CPU times: user 7.89 s, sys: 57.9 ms, total: 7.95 s
Wall time: 52.1 s


{'criterion': 'gini',
 'max_depth': 14,
 'max_features': 'sqrt',
 'min_samples_leaf': 4,
 'min_samples_split': 4,
 'n_estimators': 487}

In [8]:
# compute performance on test set
print_results(r.best_estimator_, X_test, y_test)

accuracy score: 0.89
precision score: 0.98
recall score: 0.73
f1 score: 0.84
ROC AUC score: 0.9621090072183283


## Bayesian Optimization

The final method we'll try takes advantage of Bayes theorem for hyperparameter tuning. Like before, the search space for non-categorical hyperparameters is defined by a set of probability distributions, in this case in the form of priors. Care will be needed when selecting these prior distributions. Each parameter configuration will be validated using 5-fold Cross-Validation. Afterwards, the best model will be selected, and tested against our held-out test set.

In [9]:
%%time

# setup parameter space
parameters = {
    'criterion':["gini", "entropy", "log_loss"],
    'n_estimators':Integer(50,1000,prior='uniform'),
    'max_depth':Integer(1,20,prior='uniform'),
    'min_samples_split':Integer(2,5,prior='log-uniform'),
    'min_samples_leaf':Integer(1,5,prior='log-uniform'),
    'max_features':["sqrt", "log2"]
}

# create an instance of the bayesian search object
b = BayesSearchCV(RandomForestClassifier(random_state=42), parameters, cv=5, n_iter=10, random_state=42, n_jobs=-1)

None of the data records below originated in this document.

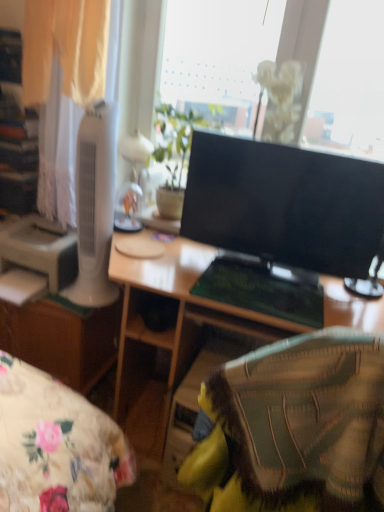 Question: From the image's perspective, would you say black glossy monitor at center is shown under white plastic tower fan at left?

Choices:
 (A) yes
 (B) no

Answer: (A)

Question: Does black glossy monitor at center have a lesser width compared to white plastic tower fan at left?

Choices:
 (A) no
 (B) yes

Answer: (B)

Question: Is black glossy monitor at center further to the viewer compared to white plastic tower fan at left?

Choices:
 (A) yes
 (B) no

Answer: (B)

Question: Does black glossy monitor at center have a smaller size compared to white plastic tower fan at left?

Choices:
 (A) yes
 (B) no

Answer: (B)

Question: Can you confirm if black glossy monitor at center is shorter than white plastic tower fan at left?

Choices:
 (A) no
 (B) yes

Answer: (B)

Question: Is point (365, 276) positioned closer to the camera than point (183, 131)?

Choices:
 (A) closer
 (B) farther

Answer: (A)

Question: From the image's perspective, relative to green leafy plant at upper center, is black glossy monitor at center above or below?

Choices:
 (A) above
 (B) below

Answer: (B)

Question: From a real-world perspective, is black glossy monitor at center physically located above or below green leafy plant at upper center?

Choices:
 (A) above
 (B) below

Answer: (B)

Question: Considering the positions of black glossy monitor at center and green leafy plant at upper center in the image, is black glossy monitor at center taller or shorter than green leafy plant at upper center?

Choices:
 (A) tall
 (B) short

Answer: (B)

Question: Considering their positions, is black glossy monitor at center located in front of or behind white sheer curtain at left?

Choices:
 (A) behind
 (B) front

Answer: (B)

Question: Considering the positions of black glossy monitor at center and white sheer curtain at left in the image, is black glossy monitor at center bigger or smaller than white sheer curtain at left?

Choices:
 (A) big
 (B) small

Answer: (B)

Question: Considering the positions of black glossy monitor at center and white sheer curtain at left in the image, is black glossy monitor at center taller or shorter than white sheer curtain at left?

Choices:
 (A) tall
 (B) short

Answer: (B)

Question: From a real-world perspective, is black glossy monitor at center physically located above or below white sheer curtain at left?

Choices:
 (A) above
 (B) below

Answer: (B)

Question: Looking at their shapes, would you say black glossy monitor at center is wider or thinner than white plastic tower fan at left?

Choices:
 (A) thin
 (B) wide

Answer: (A)

Question: Considering their positions, is black glossy monitor at center located in front of or behind white plastic tower fan at left?

Choices:
 (A) behind
 (B) front

Answer: (B) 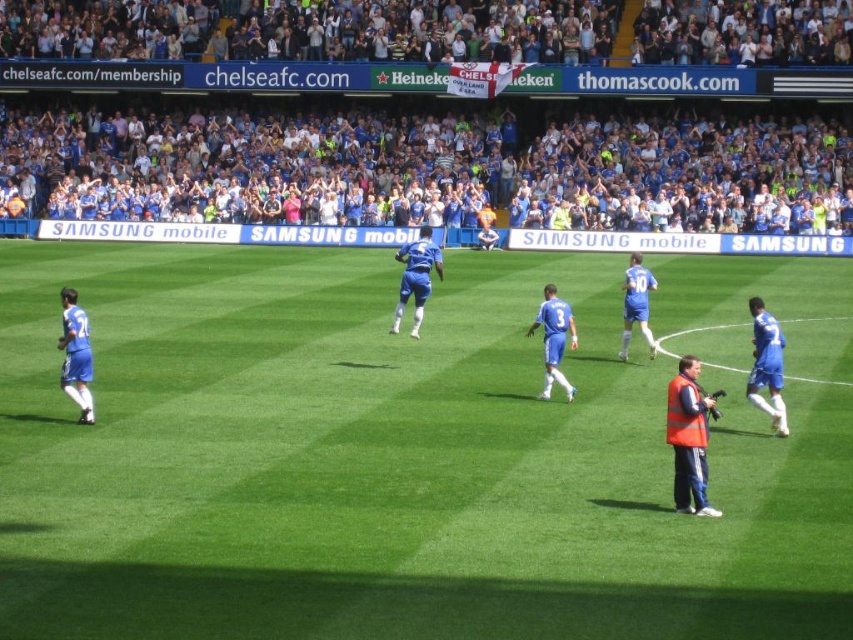 Question: Which object appears farthest from the camera in this image?

Choices:
 (A) blue jersey at center
 (B) blue fabric soccer player at center
 (C) blue jersey at right
 (D) orange reflective vest at lower right

Answer: (A)

Question: Does blue fabric jersey at left lie in front of blue fabric soccer player at center?

Choices:
 (A) no
 (B) yes

Answer: (B)

Question: Is blue smooth soccer player at center positioned behind blue jersey at center?

Choices:
 (A) no
 (B) yes

Answer: (A)

Question: Can you confirm if orange reflective vest at lower right is bigger than blue fabric jersey at left?

Choices:
 (A) yes
 (B) no

Answer: (B)

Question: Which point appears closest to the camera in this image?

Choices:
 (A) (84, 408)
 (B) (764, 410)
 (C) (643, 620)
 (D) (693, 480)

Answer: (C)

Question: Based on their relative distances, which object is farther from the blue jersey crowd at upper center?

Choices:
 (A) blue smooth soccer player at center
 (B) blue jersey at right
 (C) orange reflective vest at lower right

Answer: (C) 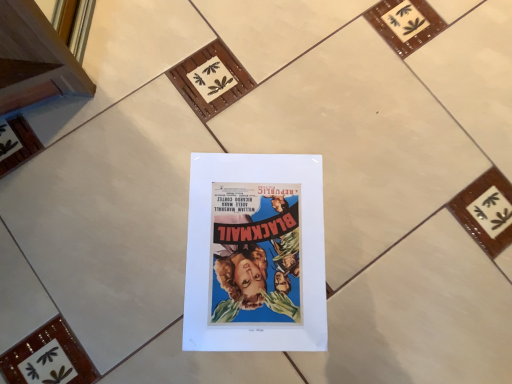 What is the approximate height of matte paper poster at center?

matte paper poster at center is 1.38 centimeters tall.

Locate an element on the screen. matte paper poster at center is located at coordinates (255, 254).

This screenshot has height=384, width=512. What do you see at coordinates (255, 254) in the screenshot? I see `matte paper poster at center` at bounding box center [255, 254].

Measure the distance between point (191, 336) and camera.

Point (191, 336) is 23.98 inches away from camera.

I want to click on matte paper poster at center, so click(x=255, y=254). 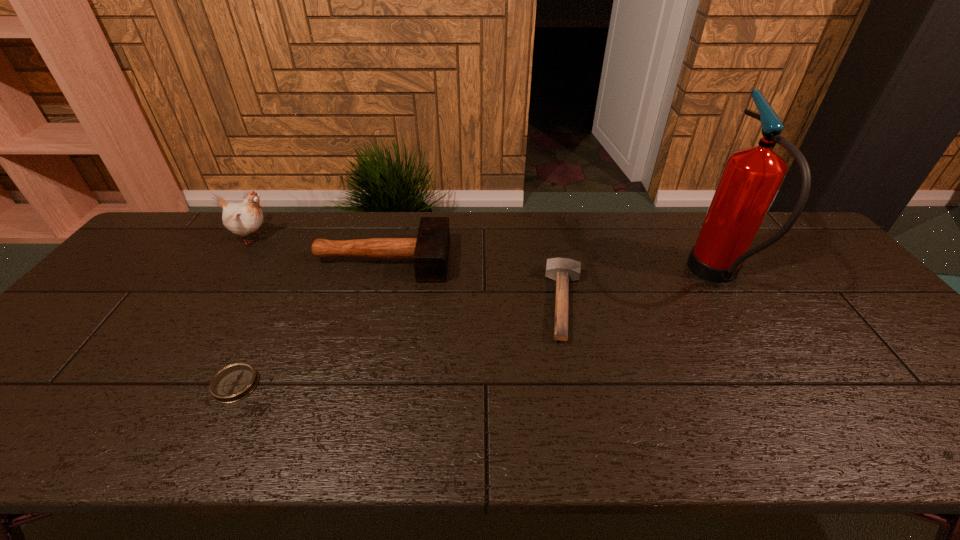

# conduct randomized search over the parameter space
b.fit(X_train,y_train)

# show best parameter configuration found for classifier
cls_params3 = b.best_params_
cls_params3

CPU times: user 9.86 s, sys: 60.4 ms, total: 9.92 s
Wall time: 58.9 s


OrderedDict([('criterion', 'entropy'),
             ('max_depth', 18),
             ('max_features', 'sqrt'),
             ('min_samples_leaf', 2),
             ('min_samples_split', 2),
             ('n_estimators', 481)])

In [10]:
# compute performance on test set
print_results(b.best_estimator_, X_test, y_test)

accuracy score: 0.89
precision score: 0.98
recall score: 0.74
f1 score: 0.84
ROC AUC score: 0.9657453708546919


## Conclusion

We have tested out 6 key hyperparameters for Random Forest, using 3 popular techniques for parameter tuning. All results listed below are dependent on the dataset used in this notebook: 

* Bayesian optimization takes a bit longer to run than Randomized Search, but the Bayesian approach yields slightly better results for the same number of iterations.
* Both Randomized Search and Bayesian Optimization benefit from being able to handle distributions for their non-categorical hyperparameters.
* Grid Search is by far the slowest method, and suffers from needing the parameters defined in an array (as opposed to a distribution). Yields results that are somewhat better than the baseline!